Transforming data with {dplyr} and {tidyr}

Session 3

2023-09-13

These slides are adapted from Ch. 4 Data transformation in R for Data Science (2e).

1 Overview

1.1 Load {dplyr}

library(dplyr)

1.2 How can you transform your data using {dplyr}?

  • Manipulate cases (rows)
  • Manipulate variables (columns)
  • Manipulate groups

1.3 Manipulate cases

  1. filter(), which changes which rows are present without changing their order, and
  2. arrange(), which changes the order of the rows without changing which are present.
  3. distinct() which finds rows with unique values but unlike arrange() and filter() it can also optionally modify the columns.

1.4 Manipulate variables

  1. mutate() creates new columns that are derived from the existing columns,
  2. select() changes which columns are present,
  3. rename() changes the names of the columns, and
  4. relocate() changes the positions of the columns.

1.5 Manipulate groups

  • group_by(),
  • summarize(), and
  • the slice_() family of functions.

1.6 The pipe

|>

The base pipe was added as a base R function with version 4.1.0 released in 2021. For simple uses, the base pipe is identical to the pipe from the magrittr package.

%>%

The %>% pipe is part of the magrittr package which is loaded as part of the tidyverse.
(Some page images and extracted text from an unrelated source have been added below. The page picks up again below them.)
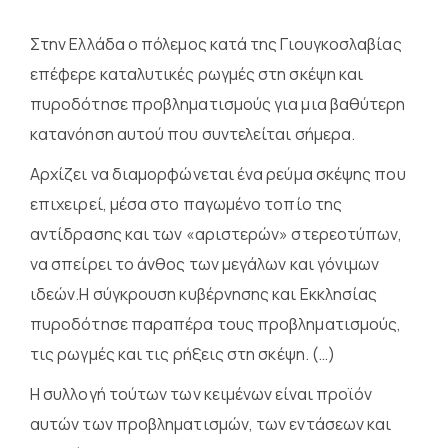
Στην Ελλάδα ο πόλεμος κατά της Γιουγκοσλαβίας
επέφερε καταλυτικές ρωγμές στη σκέψη και
πυροδότησε προβληματισμούς για μια βαθύτερη
κατανόηση αυτού που συντελείται σήμερα.
Αρχίζει να διαμορφώνεται ένα ρεύμα σκέψης που
επιχειρεί, μέσα στο παγωμένο τοπίο της
αντίδρασης και των «αριστερών» στερεοτύπων,
να σπείρει το άνθος των μεγάλων και γόνιμων
ιδεών.Η σύγκρουση κυβέρνησης και Εκκλησίας
πυροδότησε παραπέρα τους προβληματισμούς,
τις ρωγμές και τις ρήξεις στη σκέψη. (…)
Η συλλογή τούτων των κειμένων είναι προϊόν
αυτών των προβληματισμών, των εντάσεων και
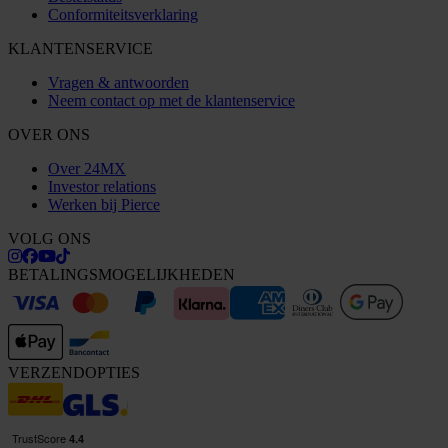
Conformiteitsverklaring
KLANTENSERVICE
Vragen & antwoorden
Neem contact op met de klantenservice
OVER ONS
Over 24MX
Investor relations
Werken bij Pierce
VOLG ONS
BETALINGSMOGELIJKHEDEN
VERZENDOPTIES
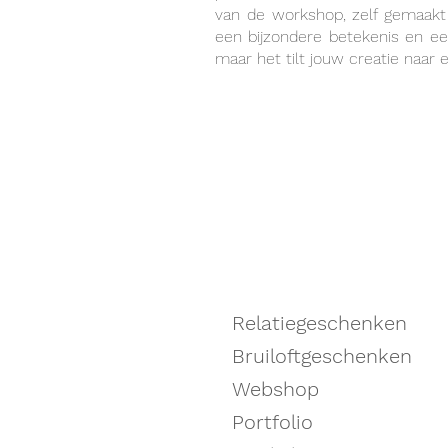
van de workshop, zelf gemaakt 
een bijzondere betekenis en ee
maar het tilt jouw creatie naar 
Relatiegeschenken
Bruiloftgeschenken
Webshop
Portfolio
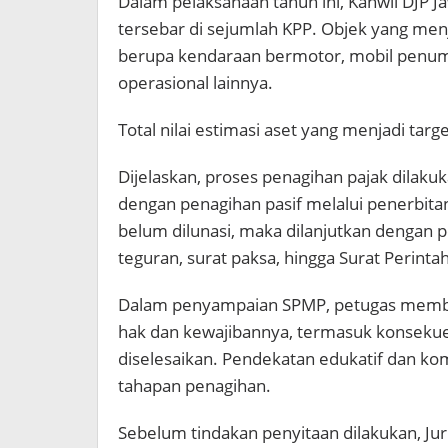
Dalam pelaksanaan tahun ini, Kanwil DJP J
tersebar di sejumlah KPP. Objek yang men
berupa kendaraan bermotor, mobil penumpa
operasional lainnya.
Total nilai estimasi aset yang menjadi tar
Dijelaskan, proses penagihan pajak dilaku
dengan penagihan pasif melalui penerbitan
belum dilunasi, maka dilanjutkan dengan 
teguran, surat paksa, hingga Surat Perint
Dalam penyampaian SPMP, petugas member
hak dan kewajibannya, termasuk konsekue
diselesaikan. Pendekatan edukatif dan ko
tahapan penagihan.
Sebelum tindakan penyitaan dilakukan, Juru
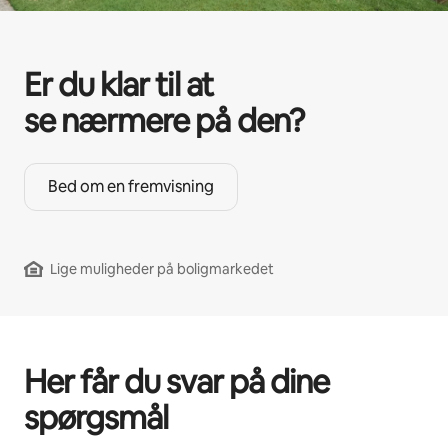
Er du klar til at
se nærmere på den?
Bed om en fremvisning
Lige muligheder på boligmarkedet
Her får du svar på dine
spørgsmål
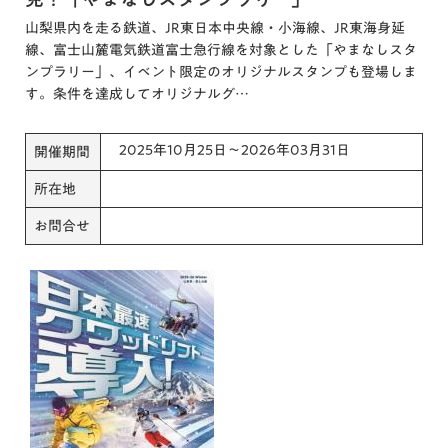
山梨県内を走る鉄道、JR東日本中央線・小海線、JR東海身延
線、富士山麓電気鉄道富士急行線を対象とした「やまなしスタ
ンプラリー」、イベント限定のオリジナルスタンプも登場しま
す。条件を達成してオリジナルグ…
2025年10月25日～2026年03月31日
開催期間
所在地
お問合せ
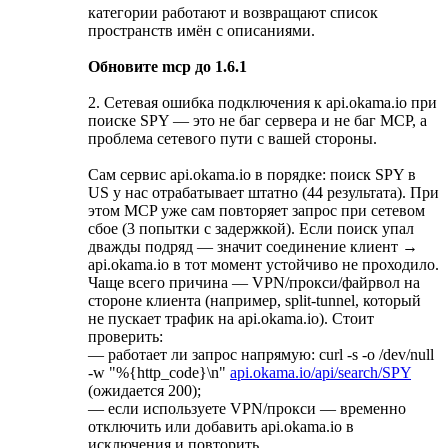
категории работают и возвращают список
пространств имён с описаниями.
Обновите mcp до 1.6.1
2. Сетевая ошибка подключения к api.okama.io при
поиске SPY — это не баг сервера и не баг MCP, а
проблема сетевого пути с вашей стороны.
Сам сервис api.okama.io в порядке: поиск SPY в
US у нас отрабатывает штатно (44 результата). При
этом MCP уже сам повторяет запрос при сетевом
сбое (3 попытки с задержкой). Если поиск упал
дважды подряд — значит соединение клиент →
api.okama.io в тот момент устойчиво не проходило.
Чаще всего причина — VPN/прокси/файрвол на
стороне клиента (например, split-tunnel, который
не пускает трафик на api.okama.io). Стоит
проверить:
— работает ли запрос напрямую: curl -s -o /dev/null
-w "%{http_code}\n"
api.okama.io/api/search/SPY
(ожидается 200);
— если используете VPN/прокси — временно
отключить или добавить api.okama.io в
исключения и повторить.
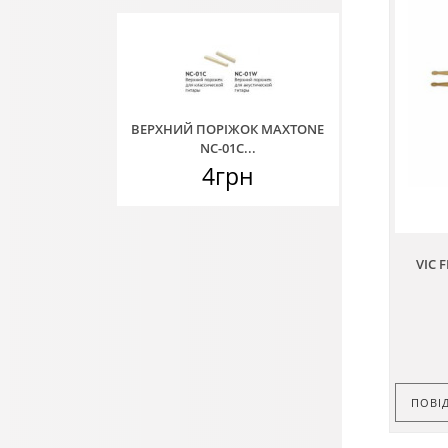
ВЕРХНИЙ ПОРІЖОК MAXTONE
NC-01C...
4грн
VIC 
ПОВІ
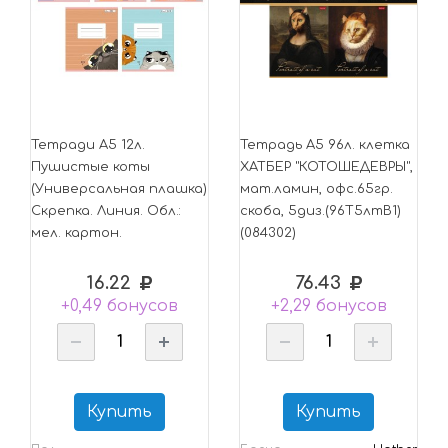
Тетради А5 12л.
Тетрадь А5 96л. клетка
Пушистые коты
ХАТБЕР "КОТОШЕДЕВРЫ",
(Универсальная плашка)
мат.ламин, офс.65гр.
Скрепка. Линия. Обл.:
скоба, 5диз.(96Т5лтВ1)
мел. картон.
(084302)
16.22
76.43
+0,49 бонусов
+2,29 бонусов
Купить
Купить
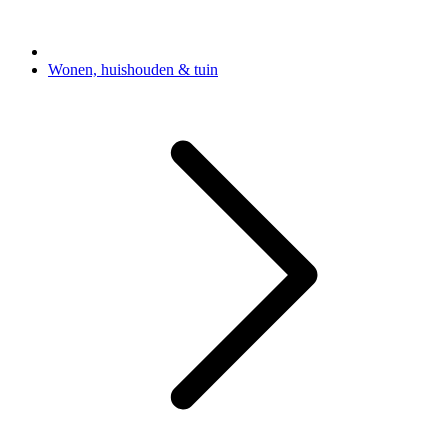
Wonen, huishouden & tuin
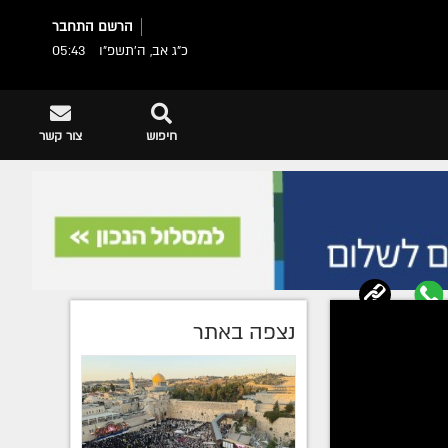
הרשם
התחבר
כ"ג אב, ה׳תשפ״ו
05:43
חיפוש
צור קשר
נצפה באתר
ן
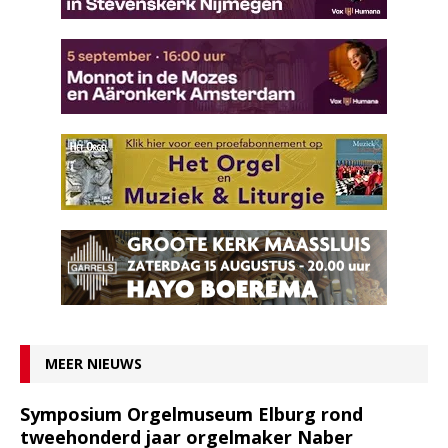
MEER NIEUWS
Symposium Orgelmuseum Elburg rond
tweehonderd jaar orgelmaker Naber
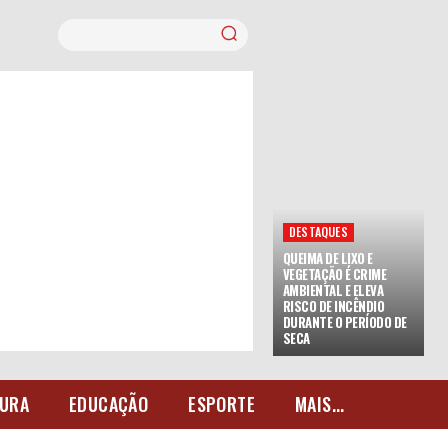
DESTAQUES
QUEIMA DE LIXO E
VEGETAÇÃO É CRIME
AMBIENTAL E ELEVA
RISCO DE INCÊNDIO
DURANTE O PERÍODO DE
SECA
URA
EDUCAÇÃO
ESPORTE
MAIS...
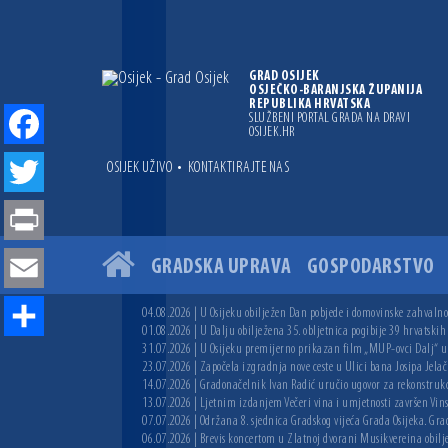
GRAD OSIJEK
OSJEČKO-BARANJSKA ŽUPANIJA
REPUBLIKA HRVATSKA
SLUŽBENI PORTAL GRADA NA DRAVI
OSIJEK.HR
Facebook
•
OSIJEK UŽIVO
KONTAKTIRAJTE NAS
Twitter
Print
GRADSKA UPRAVA
GOSPODARSTVO
Email
04.08.2026 | U Osijeku obilježen Dan pobjede i domovinske zahvalnos
01.08.2026 | U Dalju obilježena 35. obljetnica pogibije 39 hrvatskih
Share
31.07.2026 | U Osijeku premijerno prikazan film „MUP-ovci Dalj“ uoč
23.07.2026 | Započela izgradnja nove ceste u Ulici bana Josipa Jelač
14.07.2026 | Gradonačelnik Ivan Radić uručio ugovor za rekonstruk
13.07.2026 | Ljetnim izdanjem Večeri vina i umjetnosti završen Vin
07.07.2026 | Održana 8. sjednica Gradskog vijeća Grada Osijeka. Grad
06.07.2026 | Brevis koncertom u Zlatnoj dvorani Musikvereina obilj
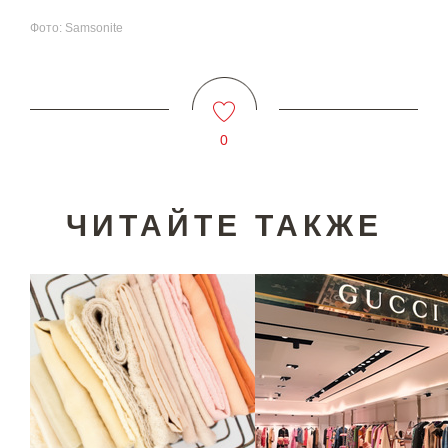
Фото: Samsonite
0
ЧИТАЙТЕ ТАКЖЕ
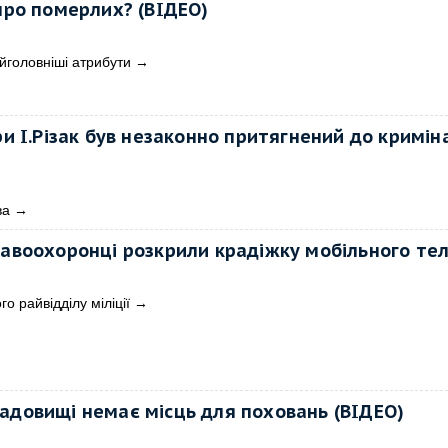
 про померлих? (ВІДЕО)
найголовніші атрибути
→
 І.Різак був незаконно притягнений до кримін
ва
→
равоохоронці розкрили крадіжку мобільного те
о райвідділу міліції
→
адовищі немає місць для поховань (ВІДЕО)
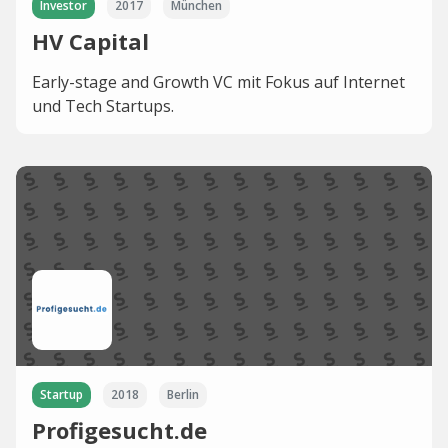
Investor
2017
München
HV Capital
Early-stage and Growth VC mit Fokus auf Internet
und Tech Startups.
Startup
2018
Berlin
Profigesucht.de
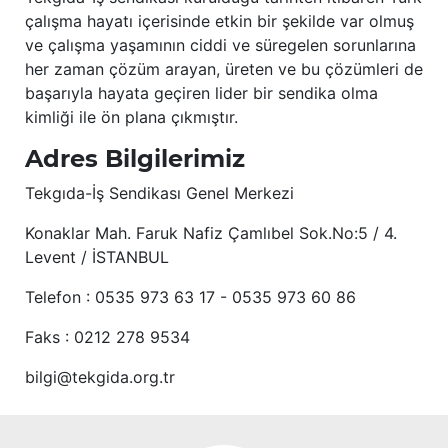
çalışma hayatı içerisinde etkin bir şekilde var olmuş
ve çalışma yaşamının ciddi ve süregelen sorunlarına
her zaman çözüm arayan, üreten ve bu çözümleri de
başarıyla hayata geçiren lider bir sendika olma
kimliği ile ön plana çıkmıştır.
Adres Bilgilerimiz
Tekgıda-İş Sendikası Genel Merkezi
Konaklar Mah. Faruk Nafiz Çamlıbel Sok.No:5 / 4.
Levent / İSTANBUL
Telefon : 0535 973 63 17 - 0535 973 60 86
Faks : 0212 278 9534
bilgi@tekgida.org.tr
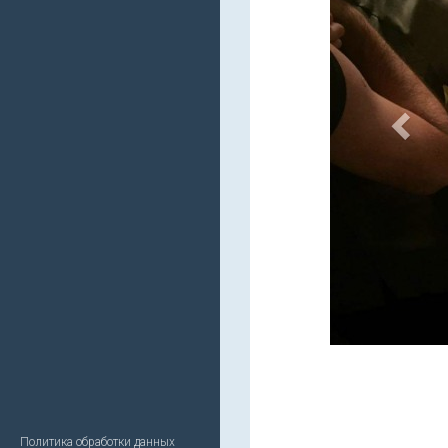
Политика обработки данных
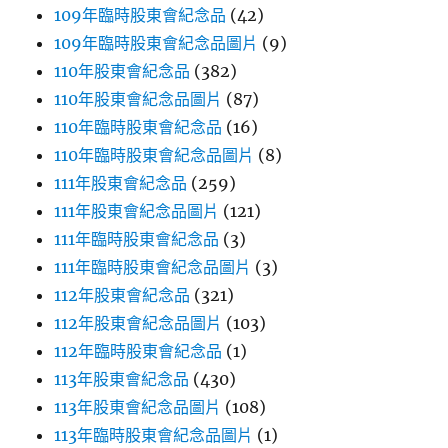
109年臨時股東會紀念品
(42)
109年臨時股東會紀念品圖片
(9)
110年股東會紀念品
(382)
110年股東會紀念品圖片
(87)
110年臨時股東會紀念品
(16)
110年臨時股東會紀念品圖片
(8)
111年股東會紀念品
(259)
111年股東會紀念品圖片
(121)
111年臨時股東會紀念品
(3)
111年臨時股東會紀念品圖片
(3)
112年股東會紀念品
(321)
112年股東會紀念品圖片
(103)
112年臨時股東會紀念品
(1)
113年股東會紀念品
(430)
113年股東會紀念品圖片
(108)
113年臨時股東會紀念品圖片
(1)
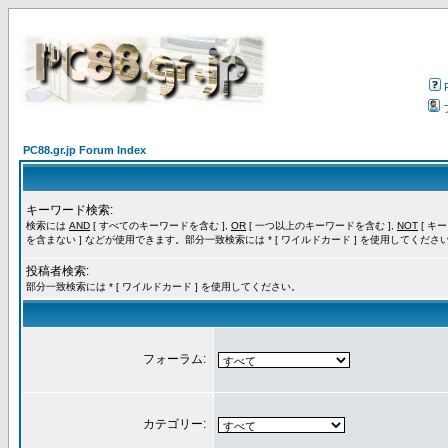
PC88.gr.jp Forum Index
キーワード検索:
検索には
AND
[ すべてのキーワードを含む ],
OR
[ 一つ以上のキーワードを含む ],
NOT
[ キ
を含まない ] などが使用できます。部分一致検索には * [ ワイルドカード ] を使用してくださ
投稿者検索:
部分一致検索には * [ ワイルドカード ] を使用してください。
フォーラム:
カテゴリー:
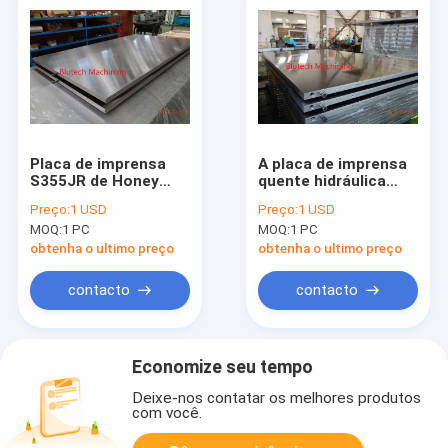
Placa de imprensa
A placa de imprensa
S355JR de Honey
quente hidráulica
Comb Panels
para as telhas de
Preço:
1 USD
Preço:
1 USD
Hydraulic Hot
borracha reciclou
MOQ:
1 PC
MOQ:
1 PC
S275JR
materiais
obtenha o ultimo preço
obtenha o ultimo preço
contacto
contacto
Economize seu tempo
Deixe-nos contatar os melhores produtos
com você.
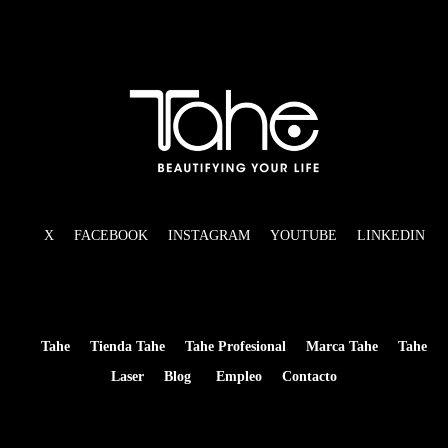
X
FACEBOOK
INSTAGRAM
YOUTUBE
LINKEDIN
Tahe
Tienda Tahe
Tahe Profesional
Marca Tahe
Tahe
Laser
Blog
Empleo
Contacto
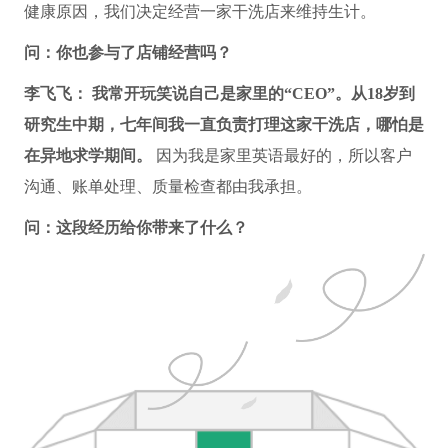
健康原因，我们决定经营一家干洗店来维持生计。
问：你也参与了店铺经营吗？
李飞飞：
我常开玩笑说自己是家里的“CEO”。从18岁到
研究生中期，七年间我一直负责打理这家干洗店，哪怕是
在异地求学期间。
因为我是家里英语最好的，所以客户
沟通、账单处理、质量检查都由我承担。
问：这段经历给你带来了什么？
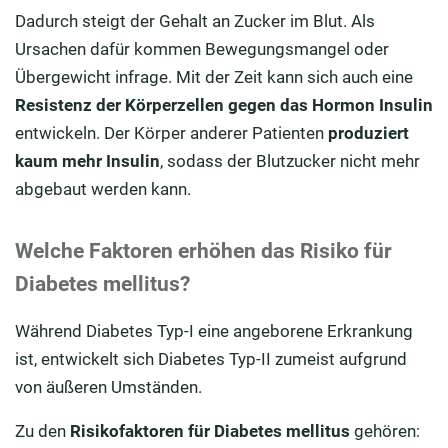
Dadurch steigt der Gehalt an Zucker im Blut. Als
Ursachen dafür kommen Bewegungsmangel oder
Übergewicht infrage. Mit der Zeit kann sich auch eine
Resistenz der Körperzellen gegen das Hormon Insulin
entwickeln. Der Körper anderer Patienten
produziert
kaum mehr Insulin
, sodass der Blutzucker nicht mehr
abgebaut werden kann.
Welche Faktoren erhöhen das Risiko für
Diabetes mellitus?
Während Diabetes Typ-I eine angeborene Erkrankung
ist, entwickelt sich Diabetes Typ-II zumeist aufgrund
von äußeren Umständen.
Zu den
Risikofaktoren für Diabetes mellitus
gehören:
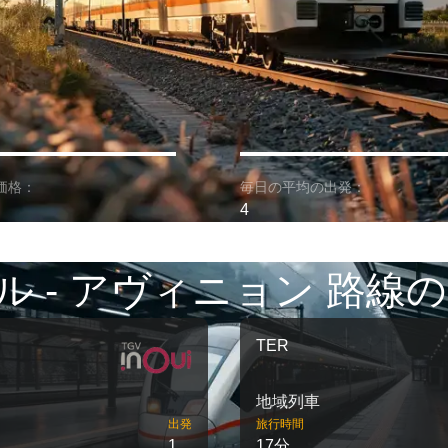
価格：
毎日の平均の出発：
4
ル - アヴィニョン 路線の
TER
地域列車
出発
旅行時間
1
17分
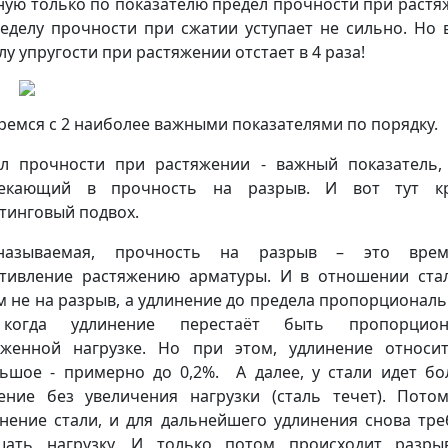
ную только по показателю предел прочности при растя
еделу прочности при сжатии уступает не сильно. Но 
лу упругости при растяжении отстает в 4 раза!
ремся с 2 наиболее важными показателями по порядку.
л прочности при растяжении - важный показатель,
текающий в прочность на разрыв. И вот тут кр
тинговый подвох.
называемая, прочность на разрыв – это врем
тивление растяжению арматуры. И в отношении ста
м не на разрыв, а удлинение до предела пропорциональ
когда удлинение перестаёт быть пропорцион
женной нагрузке. Но при этом, удлинение относи
ьшое - примерно до 0,2%. А далее, у стали идет б
ение без увеличения нагрузки (сталь течет). Пото
нение стали, и для дальнейшего удлинения снова тре
шать нагрузку. И только потом происходит разры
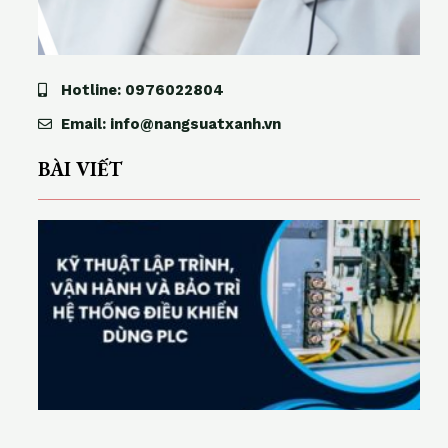
Hotline: 0976022804
Email: info@nangsuatxanh.vn
BÀI VIẾT
ỹ
t
h
u
ậ
t
l
p
t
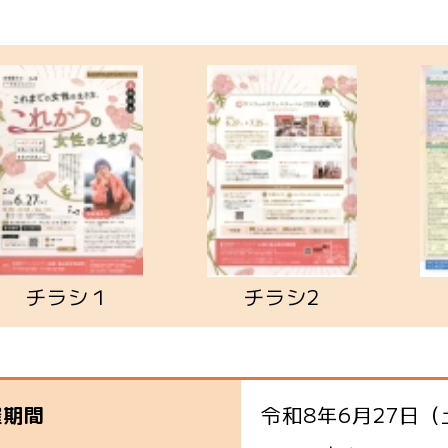
チラシ１
チラシ2
令和8年6月27日（
催期間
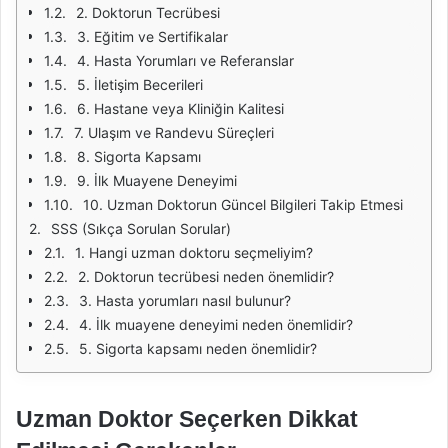
2. Doktorun Tecrübesi
3. Eğitim ve Sertifikalar
4. Hasta Yorumları ve Referanslar
5. İletişim Becerileri
6. Hastane veya Kliniğin Kalitesi
7. Ulaşım ve Randevu Süreçleri
8. Sigorta Kapsamı
9. İlk Muayene Deneyimi
10. Uzman Doktorun Güncel Bilgileri Takip Etmesi
SSS (Sıkça Sorulan Sorular)
1. Hangi uzman doktoru seçmeliyim?
2. Doktorun tecrübesi neden önemlidir?
3. Hasta yorumları nasıl bulunur?
4. İlk muayene deneyimi neden önemlidir?
5. Sigorta kapsamı neden önemlidir?
Uzman Doktor Seçerken Dikkat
This operator has some additional features but they are less frequently used.

2 select()

Select (and optionally rename) variables in a data frame, using a concise mini-language that makes it easy to refer to variables based on their name (e.g. a:f selects all columns from a on the left to f on the right) or type (e.g. where(is.numeric) selects all numeric columns).

Select the variables to keep:

select(storms, name, lat, long)

Select the variables to drop using - or !:

select(storms, !name)

Select a range of variables to keep using ::

select(storms, year:hour)

Use helper functions from {tidyselect}:

select(storms, any_of(c("lat", "latitude", "y", "lon", "long", "longitude", "x")))

select works with unquoted and quoted inputs:

select(storms, wind)
select(storms, "wind")
select(storms, all_of("wind"))

select doesn’t work if you use the wrong variable names:

select(storms, wnd)

Your turn: use select to subset the variables for wind, pressure, tropical storm force diameter, and hurricane force dimeter.

2.1 Take a minute ⏰

OK. Here is one answer:

select(storms, wind, pressure, tropicalstorm_force_diameter, hurricane_force_diameter)

Here is another answer:

select(storms, wind:hurricane_force_diameter)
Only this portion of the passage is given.